**The task:** Omitting the pictures, print every line below exactly as it stands.
__________
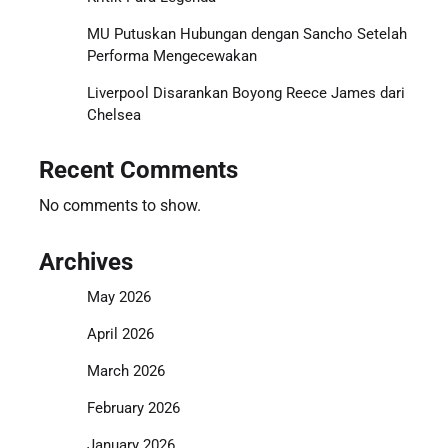
MU Putuskan Hubungan dengan Sancho Setelah
Performa Mengecewakan
Liverpool Disarankan Boyong Reece James dari
Chelsea
Recent Comments
No comments to show.
Archives
May 2026
April 2026
March 2026
February 2026
January 2026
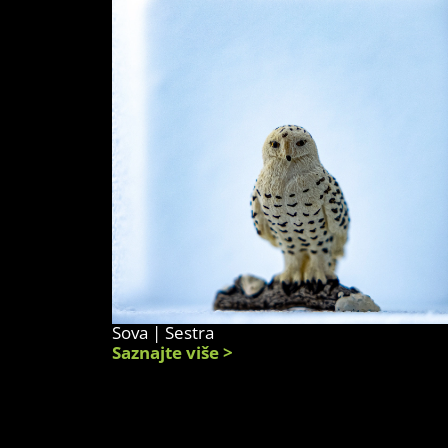
Sova | Sestra
Saznajte više >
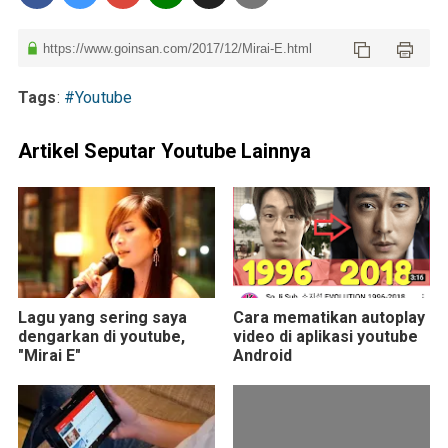
Tags
:
#Youtube
Artikel Seputar Youtube Lainnya
Lagu yang sering saya
Cara mematikan autoplay
dengarkan di youtube,
video di aplikasi youtube
"Mirai E"
Android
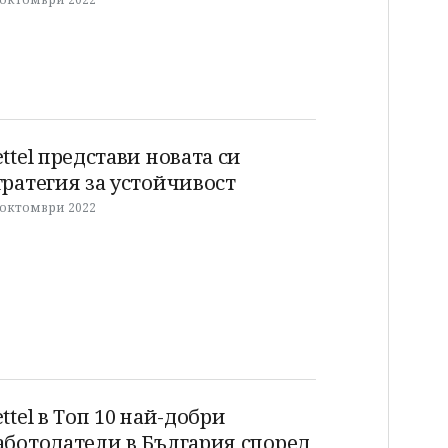
ettel представи новата си
тратегия за устойчивост
 октомври 2022
ettel в Топ 10 най-добри
аботодатели в България според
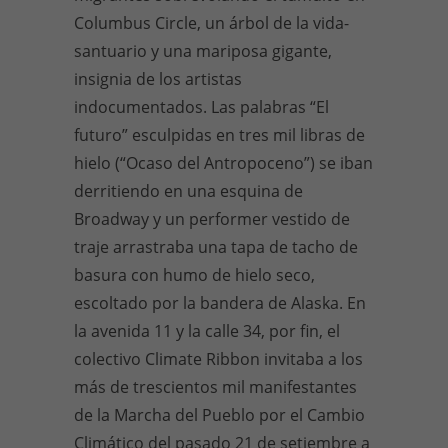
Columbus Circle, un árbol de la vida-
santuario y una mariposa gigante,
insignia de los artistas
indocumentados. Las palabras “El
futuro” esculpidas en tres mil libras de
hielo (“Ocaso del Antropoceno”) se iban
derritiendo en una esquina de
Broadway y un performer vestido de
traje arrastraba una tapa de tacho de
basura con humo de hielo seco,
escoltado por la bandera de Alaska. En
la avenida 11 y la calle 34, por fin, el
colectivo Climate Ribbon invitaba a los
más de trescientos mil manifestantes
de la Marcha del Pueblo por el Cambio
Climático del pasado 21 de setiembre a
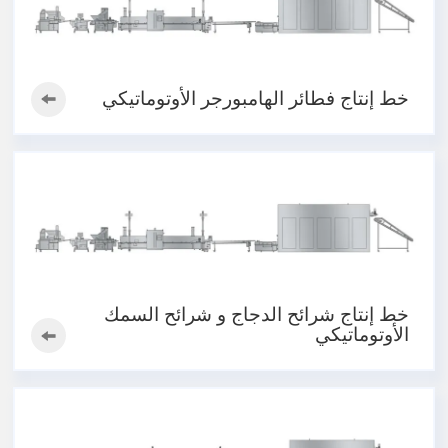
خط إنتاج فطائر الهامبورجر الأوتوماتيكي
خط إنتاج شرائح الدجاج و شرائح السمك
الأوتوماتيكي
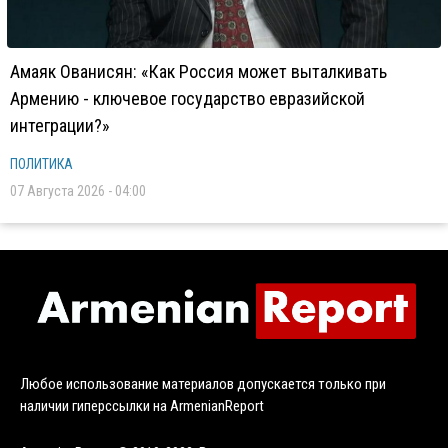
Амаяк Ованисян: «Как Россия может выталкивать
Армению - ключевое государство евразийской
интеграции?»
ПОЛИТИКА
07 Августа 2026 - 04:00
Любое использование материалов допускается только при
наличии гиперссылки на ArmenianReport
__________
**Result of the exercise:**
MU Putuskan Hubungan dengan Sancho Setelah
Performa Mengecewakan
Liverpool Disarankan Boyong Reece James dari
Chelsea
Recent Comments
No comments to show.
Archives
May 2026
April 2026
March 2026
February 2026
January 2026
Sova | Sestra
Saznajte više >
Tags
:
#Youtube
Artikel Seputar Youtube Lainnya
Lagu yang sering saya
Cara mematikan autoplay
dengarkan di youtube,
video di aplikasi youtube
"Mirai E"
Android
ettel представи новата си
тратегия за устойчивост
 октомври 2022
ettel в Топ 10 най-добри
аботодатели в България според
Columbus Circle, un árbol de la vida-
santuario y una mariposa gigante,
insignia de los artistas
indocumentados. Las palabras “El
futuro” esculpidas en tres mil libras de
hielo (“Ocaso del Antropoceno”) se iban
derritiendo en una esquina de
Broadway y un performer vestido de
traje arrastraba una tapa de tacho de
basura con humo de hielo seco,
escoltado por la bandera de Alaska. En
la avenida 11 y la calle 34, por fin, el
colectivo Climate Ribbon invitaba a los
más de trescientos mil manifestantes
de la Marcha del Pueblo por el Cambio
Climático del pasado 21 de setiembre a
خط إنتاج فطائر الهامبورجر الأوتوماتيكي
خط إنتاج شرائح الدجاج و شرائح السمك
الأوتوماتيكي
Амаяк Ованисян: «Как Россия может выталкивать
Армению - ключевое государство евразийской
интеграции?»
ПОЛИТИКА
07 Августа 2026 - 04:00
Любое использование материалов допускается только при
наличии гиперссылки на ArmenianReport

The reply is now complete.